Panasonic HDC-SD800 review
Panasonic's single-sensor Panasonic HDC-SD90 impressed us with its detailed outdoor footage. The HDC-SD800 doesn't have the SD90's accessory shoe or microphone input - you'll need to buy the high-end HDC-SD900 for those - but its array three dedicated CMOS sensors (one each for red, green and blue light) promise superior image quality.
The SD800 is significantly larger than the tiny HDC-SD90 - while the SD90 had a can of Red Bull's proportions, the SD800 is fat as a Fanta. There are few controls; just a zoom rocker, buttons for recording video and taking photos, enabling or disabling image stabilisation and switching from 1080i to 1080p video.
As on the SD90, if you switch to manual mode you can use the touchscreen to tweak the image's white balance, the camera's shutter speed and the lens aperture. You can also focus manually with the touchscreen and, as on the SD90 again, the camcorder helps you by highlighting in-focus parts of the image in blue.
When it comes to image quality, it's not immediately apparent where the £150 premium over the SD90 goes. Footage taken in daylight only appears slightly more detailed at first. However, once you start to look closer, especially at maximum zoom, the differences become apparent. The level of detail is astounding; when filming buildings in the street, we were amazed by the sharp vertical lines on walls, the bumps and irregularities on paintwork and sharp, black text on road signs. There was almost no noise at all in bright light, lending everything a realistic vibrancy.

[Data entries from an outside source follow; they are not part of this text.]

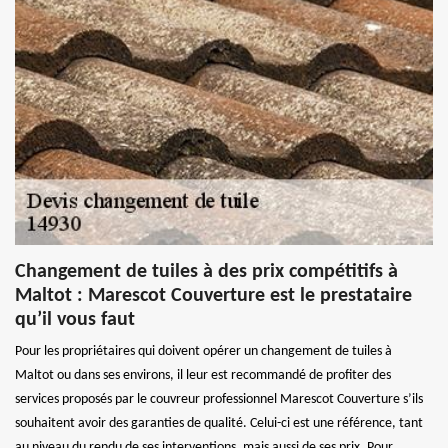
Changement de tuiles à des prix compétitifs à
Maltot : Marescot Couverture est le prestataire
qu’il vous faut
Pour les propriétaires qui doivent opérer un changement de tuiles à
Maltot ou dans ses environs, il leur est recommandé de profiter des
services proposés par le couvreur professionnel Marescot Couverture s’ils
souhaitent avoir des garanties de qualité. Celui-ci est une référence, tant
au niveau du rendu de ses interventions, mais aussi de ses prix. Pour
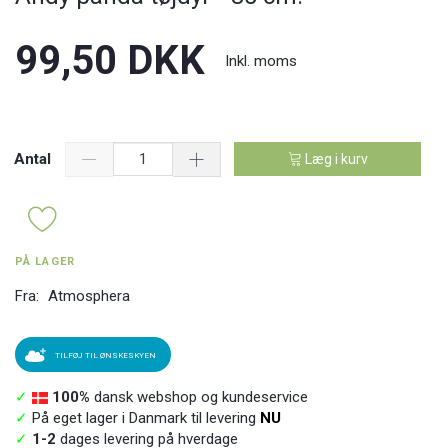
99,50 DKK
Inkl. moms
Antal
Læg i kurv
PÅ LAGER
Fra:
Atmosphera
TILFØJ TIL ØNSKESKYEN
✓
100%
dansk webshop og kundeservice
✓
På eget lager i Danmark til levering
NU
✓
1-2
dages levering på hverdage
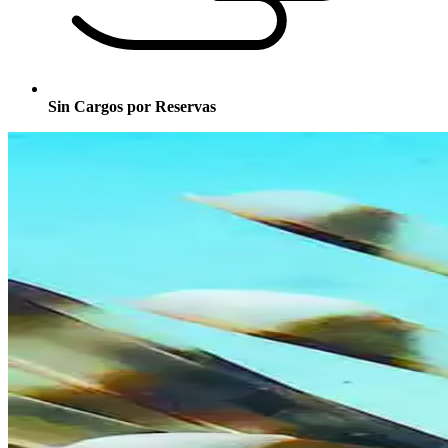
Sin Cargos por Reservas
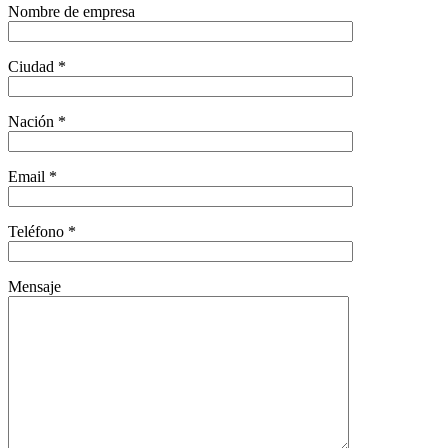
Nombre de empresa
Ciudad *
Nación *
Email *
Teléfono *
Mensaje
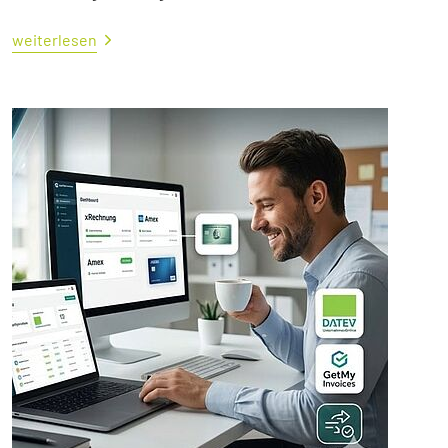
weiterlesen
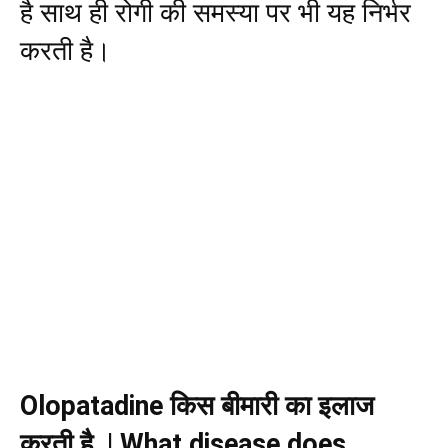
है साथ ही रोगी की समस्या पर भी यह निर्भर
करती है।
Olopatadine
किस
बीमारी
का
इलाज
करती
है
|
What disease does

Things got even better when we moved inside. Footage shot under indoor lighting had very little noise and none of the oil-painting-esque lack of detail associated with excessive noise reduction. In low light, where the SD90 couldn't maintain a smooth frame rate, the SD800 gave us jerk-free video. Only when we turned all the lights off did excessive noise creep into the picture.